• _Problem to work on_
Compute how many lines in the entries below contain "identifier", and output nothing but the number.

** Opening Data shown block **

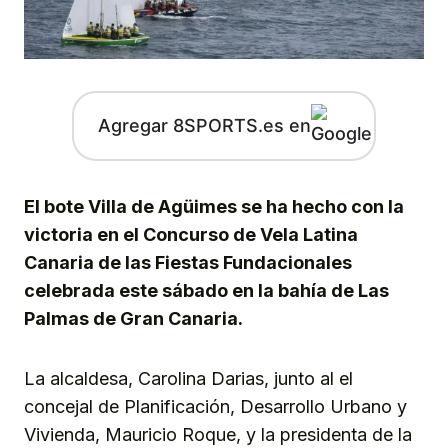
Agregar 8SPORTS.es en
El bote Villa de Agüimes se ha hecho con la
victoria en el Concurso de Vela Latina
Canaria de las Fiestas Fundacionales
celebrada este sábado en la bahía de Las
Palmas de Gran Canaria.
La alcaldesa, Carolina Darias, junto al el
concejal de Planificación, Desarrollo Urbano y
Vivienda, Mauricio Roque, y la presidenta de la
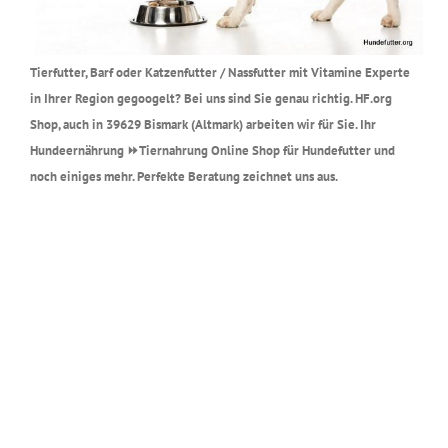
Tierfutter, Barf oder Katzenfutter / Nassfutter mit Vitamine Experte
in Ihrer Region gegoogelt? Bei uns sind Sie genau richtig. HF.org
Shop, auch in 39629 Bismark (Altmark) arbeiten wir für Sie. Ihr
Hundeernährung ⏩Tiernahrung Online Shop für Hundefutter und
noch einiges mehr. Perfekte Beratung zeichnet uns aus.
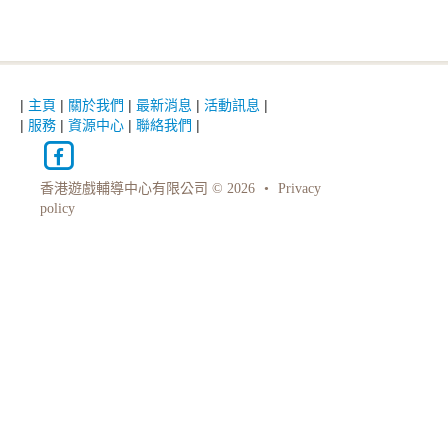
|
主頁
|
關於我們
|
最新消息
|
活動訊息
|
|
服務
|
資源中心
|
聯絡我們
|
香港遊戲輔導中心有限公司 © 2026
•
Privacy
policy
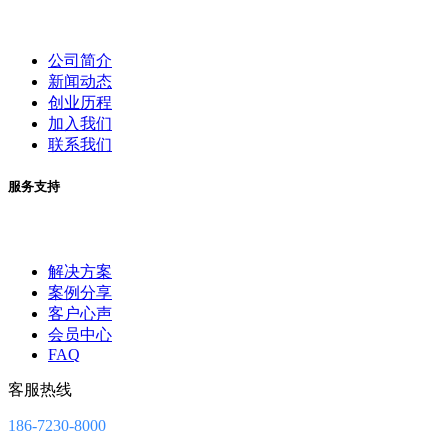
公司简介
新闻动态
创业历程
加入我们
联系我们
服务支持
解决方案
案例分享
客户心声
会员中心
FAQ
客服热线
186-7230-8000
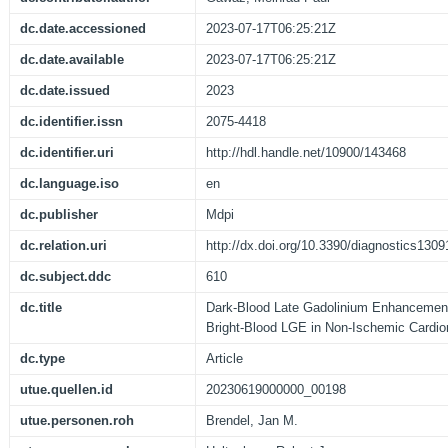
dc.date.accessioned
2023-07-17T06:25:21Z
dc.date.available
2023-07-17T06:25:21Z
dc.date.issued
2023
dc.identifier.issn
2075-4418
dc.identifier.uri
http://hdl.handle.net/10900/143468
dc.language.iso
en
dc.publisher
Mdpi
dc.relation.uri
http://dx.doi.org/10.3390/diagnostics130
dc.subject.ddc
610
dc.title
Dark-Blood Late Gadolinium Enhancement 
Bright-Blood LGE in Non-Ischemic Cardi
dc.type
Article
utue.quellen.id
20230619000000_00198
utue.personen.roh
Brendel, Jan M.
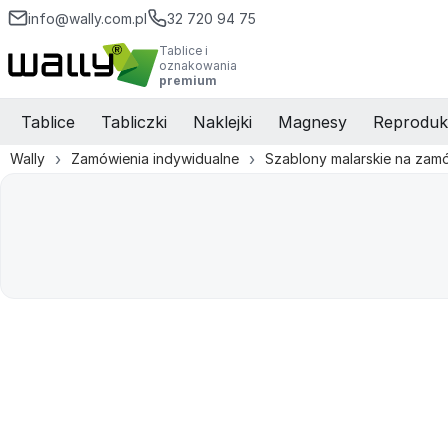
info@wally.com.pl
32 720 94 75
Tablice i
oznakowania
premium
Tablice
Tabliczki
Naklejki
Magnesy
Reproduk
Wally
Zamówienia indywidualne
Szablony malarskie na zam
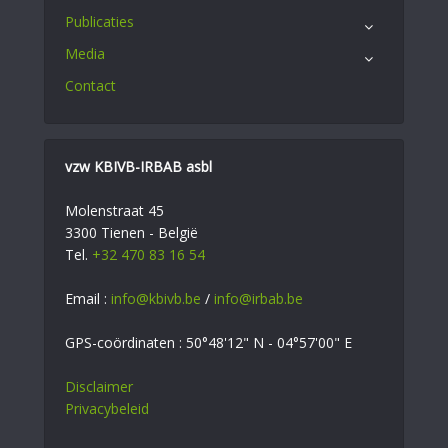
Publicaties
Media
Contact
vzw KBIVB-IRBAB asbl
Molenstraat 45
3300 Tienen - België
Tel.
+32 470 83 16 54
Email :
info@kbivb.be
/
info@irbab.be
GPS-coördinaten : 50°48'12" N - 04°57'00" E
Disclaimer
Privacybeleid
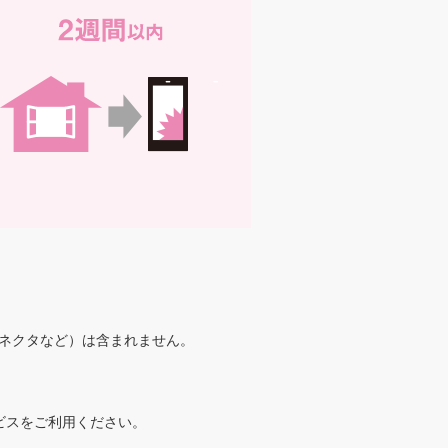
ネクタなど）は含まれません。
ビスをご利用ください。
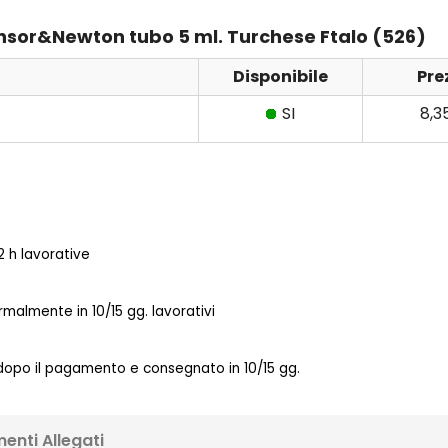
Winsor&Newton tubo 5 ml. Turchese Ftalo (526)
Disponibile
Pre
SI
8,3
 h lavorative
almente in 10/15 gg. lavorativi
 dopo il pagamento e consegnato in 10/15 gg.
enti Allegati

** Closing Data shown block **

• _Task output_
2